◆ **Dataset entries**
• • •

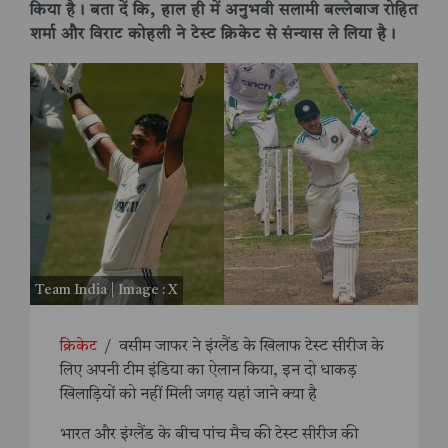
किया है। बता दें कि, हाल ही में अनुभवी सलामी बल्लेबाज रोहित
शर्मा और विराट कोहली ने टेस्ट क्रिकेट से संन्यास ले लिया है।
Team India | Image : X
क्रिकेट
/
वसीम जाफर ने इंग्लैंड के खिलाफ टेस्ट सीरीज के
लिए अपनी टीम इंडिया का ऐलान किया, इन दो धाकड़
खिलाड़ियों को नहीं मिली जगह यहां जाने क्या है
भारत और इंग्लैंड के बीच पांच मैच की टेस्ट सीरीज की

• • •

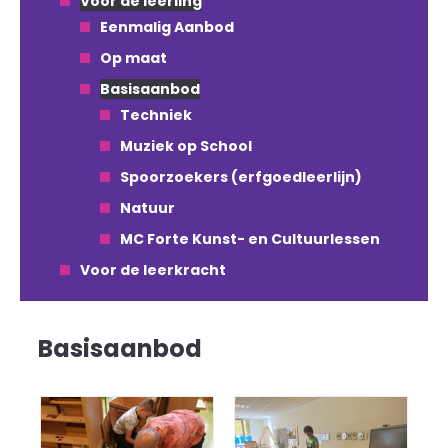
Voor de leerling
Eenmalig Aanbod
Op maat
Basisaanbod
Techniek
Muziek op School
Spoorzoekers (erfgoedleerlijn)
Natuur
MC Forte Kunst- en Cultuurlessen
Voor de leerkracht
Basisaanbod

• • •

In the data above, find the line that contains "किया है। बता" and the line that contains "भारत और इंग्लैंड". Repeat exactly those lines and every line between them, and only those.

किया है। बता दें कि, हाल ही में अनुभवी सलामी बल्लेबाज रोहित
शर्मा और विराट कोहली ने टेस्ट क्रिकेट से संन्यास ले लिया है।
Team India | Image : X
क्रिकेट
/
वसीम जाफर ने इंग्लैंड के खिलाफ टेस्ट सीरीज के
लिए अपनी टीम इंडिया का ऐलान किया, इन दो धाकड़
खिलाड़ियों को नहीं मिली जगह यहां जाने क्या है
भारत और इंग्लैंड के बीच पांच मैच की टेस्ट सीरीज की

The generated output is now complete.